• ACTIVITY
From the records that follow, copy every line in which "votre" appears.

Saved data entries:
+ + + + +
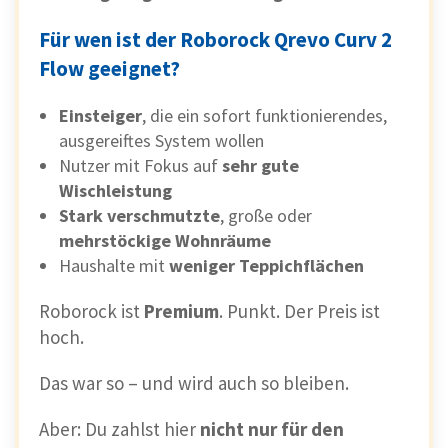
Für wen ist der Roborock Qrevo Curv 2
Flow geeignet?
Einsteiger
, die ein sofort funktionierendes,
ausgereiftes System wollen
Nutzer mit Fokus auf
sehr gute
Wischleistung
Stark verschmutzte
, große oder
mehrstöckige Wohnräume
Haushalte mit
weniger Teppichflächen
Roborock ist
Premium
. Punkt. Der Preis ist
hoch.
Das war so – und wird auch so bleiben.
Aber: Du zahlst hier
nicht nur für den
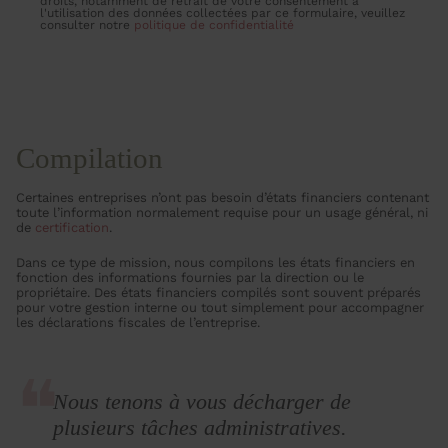
droits, notamment de retrait de votre consentement à
l'utilisation des données collectées par ce formulaire, veuillez
consulter notre
politique de confidentialité
Compilation
Certaines entreprises n’ont pas besoin d’états financiers contenant
toute l’information normalement requise pour un usage général, ni
de
certification
.
Dans ce type de mission, nous compilons les états financiers en
fonction des informations fournies par la direction ou le
propriétaire. Des états financiers compilés sont souvent préparés
pour votre gestion interne ou tout simplement pour accompagner
les déclarations fiscales de l’entreprise.
Nous tenons à vous décharger de
plusieurs tâches administratives.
+ + + + +
• RESULT OF THE EXERCISE
droits, notamment de retrait de votre consentement à
pour votre gestion interne ou tout simplement pour accompagner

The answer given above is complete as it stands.